Search code examples
bashshellcsvtimetext-processing

Convert YYYY-MM-DD HH:MM:SS to seconds relative to 0


Have a csv file where line have 5 fields separated by comma:

2020-07-31 15:15:55,xx,yy,zz,t
2020-07-31 15:16:57,xx,yy,zz,t
2020-07-31 15:17:00,xx,yy,zz,t

and I would like to use the first line as 0 in seconds (relative time), so the output is like this:

0,xx,yy,zz,t
62,xx,yy,zz,t
65,xx,yy,zz,t

I can be done with any programming language, like bash, awk, sed, perl... and overwrite the same file or create a new one.


Solution

  • Original answer by @anubhava (there were only 2 fields):

    You may use this awk with mktime function.
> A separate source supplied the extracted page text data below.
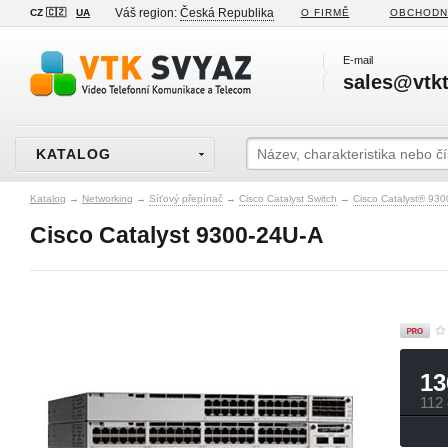
Váš region:
Česká Republika
CZ 🇨🇿
UA
O FIRMĚ
OBCHODN
E-mail
sales@vtkt
KATALOG
Katalog
→
Networking
→
Síťový přepínač
→
Cisco Catalyst Switch
→
Cisco Catalyst® 930
Cisco Catalyst 9300-24U-A
13
112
This will output the 2 fields separated by commas:

    awk 'BEGIN {
       FS=OFS=","                 # set input and output field separators to comma
    }
    {
       gsub(/[-:]/, " ", $1)      # replace - and : with a space
       tm = mktime($1)            # convert date-time string to EPOCH value
       if (NR == 1)               # for 1st records store this value in first
          first = tm
       print (tm - first), $2     # print difference and 2nd field for each record
    }' file
    

    Result:

    0,xx
    62,xx
    65,xx
    

    Improved by @smeterlink

    This will detect all comma separated fields using the NF variable, so will work even if there's only the first field. That way lines of different number of fields can be mixed:

    get.awk:

    BEGIN {
       FS=OFS=","                 # set input and output field separators to comma
    }
    {
       gsub(/[-:]/, " ", $1)      # replace - and : with a space
       tm = mktime($1)            # convert date-time string to EPOCH value
       if (NR == 1)               # for 1st records store this value in first
          first = tm
       {
          printf (tm - first)     # print difference
          if (NF > 1)             # print 2nd to last fields only if they exist
          {
             for (i = 2; i < NF; i += 1)
             printf ","$i
             print ","$NF
          }
          else
             print ""             # otherwise print newline after printf
       }
    }
    

    file.csv:

    2020-07-31 15:15:55,xx,yy,zz,t
    2020-07-31 15:16:57,xx,yy,zz,t
    2020-07-31 15:17:00,xx,yy,zz,t
    2020-07-31 15:17:23,xx,yy,zz,abc,009-%5
    2020-07-31 15:18:00
    2020-07-31 15:19:00,xx
    

    Result:

    awk -f get.awk file.csv
    0,xx,yy,zz,t
    62,xx,yy,zz,t
    65,xx,yy,zz,t
    88,xx,yy,zz,abc,009-%5
    125
    185,xx